Tuesday, November 7, 2006

The Production Hangover

A year after beginning an attempt at shooting Meter, principle photography is complete… Maybe.


The shoot went rather smooth despite all the disasters we had if that makes any sense at all. The day started off with me right on schedule and the last minute resources filling in with every stop I made. I even had time to visit with the folks awhile.


The only worry of mine at the time was the article that was published in the paper earlier that day. The article had come off that we were actually firing off a gun in downtown and that was obviously not the case. The gun fire and blast were to be CGI’d in post, so I was a bit worried that we would garner a medium sized crowd downtown that may interrupt our shooting if they could not be contained.


I pulled up to the square at 3:45pm and immediately began unpacking. Freddy and Mark began rehearsing as I put up lights etc. We were to pick up the Taxi at 5:30pm.

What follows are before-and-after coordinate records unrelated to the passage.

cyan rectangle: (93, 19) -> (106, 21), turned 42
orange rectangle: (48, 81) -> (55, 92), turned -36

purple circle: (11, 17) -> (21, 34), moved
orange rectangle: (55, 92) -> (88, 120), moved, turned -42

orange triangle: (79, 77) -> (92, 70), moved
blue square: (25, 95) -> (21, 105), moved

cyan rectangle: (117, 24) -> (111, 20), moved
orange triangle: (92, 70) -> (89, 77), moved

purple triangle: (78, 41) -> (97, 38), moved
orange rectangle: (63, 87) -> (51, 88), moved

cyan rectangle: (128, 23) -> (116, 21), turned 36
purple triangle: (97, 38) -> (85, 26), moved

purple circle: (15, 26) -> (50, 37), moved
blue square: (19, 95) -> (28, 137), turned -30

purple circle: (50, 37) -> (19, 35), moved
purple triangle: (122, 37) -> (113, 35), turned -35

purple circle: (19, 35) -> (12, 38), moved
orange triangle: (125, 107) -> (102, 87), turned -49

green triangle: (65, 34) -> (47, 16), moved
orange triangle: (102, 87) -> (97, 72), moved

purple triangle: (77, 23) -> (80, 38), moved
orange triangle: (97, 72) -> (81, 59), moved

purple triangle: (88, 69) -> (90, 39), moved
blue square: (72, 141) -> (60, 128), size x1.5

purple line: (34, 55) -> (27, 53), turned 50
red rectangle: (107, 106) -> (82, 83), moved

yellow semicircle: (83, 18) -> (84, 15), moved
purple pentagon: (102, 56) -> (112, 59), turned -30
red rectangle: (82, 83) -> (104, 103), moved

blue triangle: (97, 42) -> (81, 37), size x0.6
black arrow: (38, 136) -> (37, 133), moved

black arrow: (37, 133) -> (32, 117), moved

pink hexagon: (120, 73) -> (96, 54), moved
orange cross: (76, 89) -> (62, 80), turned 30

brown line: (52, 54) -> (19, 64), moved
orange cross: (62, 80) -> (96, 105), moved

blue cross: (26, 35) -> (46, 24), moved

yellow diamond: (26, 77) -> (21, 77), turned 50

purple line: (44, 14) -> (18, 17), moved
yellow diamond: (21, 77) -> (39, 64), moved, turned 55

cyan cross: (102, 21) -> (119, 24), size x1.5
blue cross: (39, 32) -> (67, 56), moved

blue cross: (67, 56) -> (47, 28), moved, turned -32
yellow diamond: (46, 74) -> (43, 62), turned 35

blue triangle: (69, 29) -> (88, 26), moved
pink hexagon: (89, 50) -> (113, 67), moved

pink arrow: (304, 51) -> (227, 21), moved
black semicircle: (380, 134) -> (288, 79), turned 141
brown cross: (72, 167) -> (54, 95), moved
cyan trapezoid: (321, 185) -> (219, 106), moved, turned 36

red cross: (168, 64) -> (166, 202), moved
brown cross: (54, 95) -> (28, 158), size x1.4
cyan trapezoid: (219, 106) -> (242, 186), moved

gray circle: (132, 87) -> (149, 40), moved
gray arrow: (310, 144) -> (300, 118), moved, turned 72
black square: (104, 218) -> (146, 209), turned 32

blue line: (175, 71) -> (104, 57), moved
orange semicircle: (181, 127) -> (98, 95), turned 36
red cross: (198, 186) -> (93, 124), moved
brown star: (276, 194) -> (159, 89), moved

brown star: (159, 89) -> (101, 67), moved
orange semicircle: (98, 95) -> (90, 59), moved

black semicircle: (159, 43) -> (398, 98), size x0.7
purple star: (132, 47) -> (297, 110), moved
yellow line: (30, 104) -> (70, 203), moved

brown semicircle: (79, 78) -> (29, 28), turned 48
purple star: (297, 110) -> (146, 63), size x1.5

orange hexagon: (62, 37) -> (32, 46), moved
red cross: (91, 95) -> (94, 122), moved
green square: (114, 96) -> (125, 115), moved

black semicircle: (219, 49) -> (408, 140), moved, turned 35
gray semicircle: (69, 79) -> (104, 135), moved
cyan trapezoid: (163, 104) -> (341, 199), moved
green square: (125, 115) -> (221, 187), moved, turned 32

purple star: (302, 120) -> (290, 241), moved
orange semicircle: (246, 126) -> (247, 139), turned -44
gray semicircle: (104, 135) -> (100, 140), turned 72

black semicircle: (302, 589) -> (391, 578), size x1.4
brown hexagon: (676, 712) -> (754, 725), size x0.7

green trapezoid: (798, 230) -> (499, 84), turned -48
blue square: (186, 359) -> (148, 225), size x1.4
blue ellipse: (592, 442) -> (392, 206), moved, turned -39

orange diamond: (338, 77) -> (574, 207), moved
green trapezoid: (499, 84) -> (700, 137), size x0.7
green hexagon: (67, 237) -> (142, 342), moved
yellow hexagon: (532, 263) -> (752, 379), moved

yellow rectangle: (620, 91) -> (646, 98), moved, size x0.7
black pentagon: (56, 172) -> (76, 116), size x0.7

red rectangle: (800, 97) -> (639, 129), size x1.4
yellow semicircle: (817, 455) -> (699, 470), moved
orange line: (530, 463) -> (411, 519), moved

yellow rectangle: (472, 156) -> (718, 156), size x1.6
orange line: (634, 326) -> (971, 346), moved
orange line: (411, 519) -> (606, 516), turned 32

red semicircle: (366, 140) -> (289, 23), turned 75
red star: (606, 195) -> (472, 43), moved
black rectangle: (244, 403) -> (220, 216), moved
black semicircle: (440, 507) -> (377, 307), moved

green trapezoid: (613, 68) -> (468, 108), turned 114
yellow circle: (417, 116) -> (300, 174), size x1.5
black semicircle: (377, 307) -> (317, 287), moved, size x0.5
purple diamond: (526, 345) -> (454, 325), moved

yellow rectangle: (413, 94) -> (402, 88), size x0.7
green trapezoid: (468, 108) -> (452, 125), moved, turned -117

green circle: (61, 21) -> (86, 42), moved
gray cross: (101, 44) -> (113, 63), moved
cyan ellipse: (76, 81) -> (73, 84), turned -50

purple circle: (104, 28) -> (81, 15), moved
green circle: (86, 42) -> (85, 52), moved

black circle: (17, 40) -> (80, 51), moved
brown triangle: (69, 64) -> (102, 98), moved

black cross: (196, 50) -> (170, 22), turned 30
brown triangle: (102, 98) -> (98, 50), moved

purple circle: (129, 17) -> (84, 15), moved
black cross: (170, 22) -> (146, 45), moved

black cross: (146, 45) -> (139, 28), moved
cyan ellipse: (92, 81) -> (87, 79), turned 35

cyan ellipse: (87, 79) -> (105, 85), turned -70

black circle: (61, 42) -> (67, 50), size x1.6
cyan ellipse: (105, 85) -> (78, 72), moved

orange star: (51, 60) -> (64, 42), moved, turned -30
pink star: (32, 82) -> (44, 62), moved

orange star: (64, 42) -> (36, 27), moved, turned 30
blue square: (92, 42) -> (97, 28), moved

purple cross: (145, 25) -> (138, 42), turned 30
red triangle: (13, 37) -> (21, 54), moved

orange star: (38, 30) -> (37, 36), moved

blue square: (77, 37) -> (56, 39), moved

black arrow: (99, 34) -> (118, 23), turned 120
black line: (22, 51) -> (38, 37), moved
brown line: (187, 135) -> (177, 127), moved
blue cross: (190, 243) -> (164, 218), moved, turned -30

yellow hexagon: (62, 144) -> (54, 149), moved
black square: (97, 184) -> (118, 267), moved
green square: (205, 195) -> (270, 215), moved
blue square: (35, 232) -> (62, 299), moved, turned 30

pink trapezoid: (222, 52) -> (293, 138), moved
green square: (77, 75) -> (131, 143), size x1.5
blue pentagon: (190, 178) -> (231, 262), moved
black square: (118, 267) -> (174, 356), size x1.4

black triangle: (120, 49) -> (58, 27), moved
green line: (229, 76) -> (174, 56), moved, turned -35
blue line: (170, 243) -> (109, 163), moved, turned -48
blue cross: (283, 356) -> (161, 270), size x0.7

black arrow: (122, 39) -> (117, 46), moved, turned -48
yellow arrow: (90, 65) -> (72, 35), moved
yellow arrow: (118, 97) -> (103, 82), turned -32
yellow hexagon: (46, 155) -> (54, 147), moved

With the newspaper ad making it clear that we were using a fake gun we decided last minute to do the "Action" scene first and get it out of the way. This may have been the wrong move because as three of our crew members bailed on the project last minute, we found ourselves short staffed with our primary electrical connection dead, we lost nearly an hour and a half of production time.


Then we ran into trouble with the taxi rental where the cost went up and the cab had to be back by midnight and so we rushed through some setups with the alternate plan to send this cab back and then rent another one at the standard, $20.00 an hour rate, but my wonderful wife smoozed the man and we got away with keeping the cab all night for $100.00, but it did not change the fact that I had rushed through four set ups and we had broken our momentum with driving the cab off the lot and putting it back on again. By the shoots end it was closing 4:00am and I had not gotten all the shots I wanted and I worried that I had missed a couple of key shots for the action scene, due to the extreme pressures of the time loss, but I was confident that I had indeed made a descent film on a shoestring budget and with what I had seen on the video assist, the film looked and felt great through Phil Vaglia’s pristine Cinematography and the performances were tremendous and dead on through Mark Alton Rose and Freddy Robinson’s talents and I could appreciate that no matter how simple and little this film was when I was typing it up three years ago, I had followed through. I had not compromised and had dedicated myself to completing it and succeeded if only to have suffered a few, "rusty spots" in the filmmaking process that now, would carry on to a better production next month.
I was depressed that it was over, but relieved to know I still had what it took.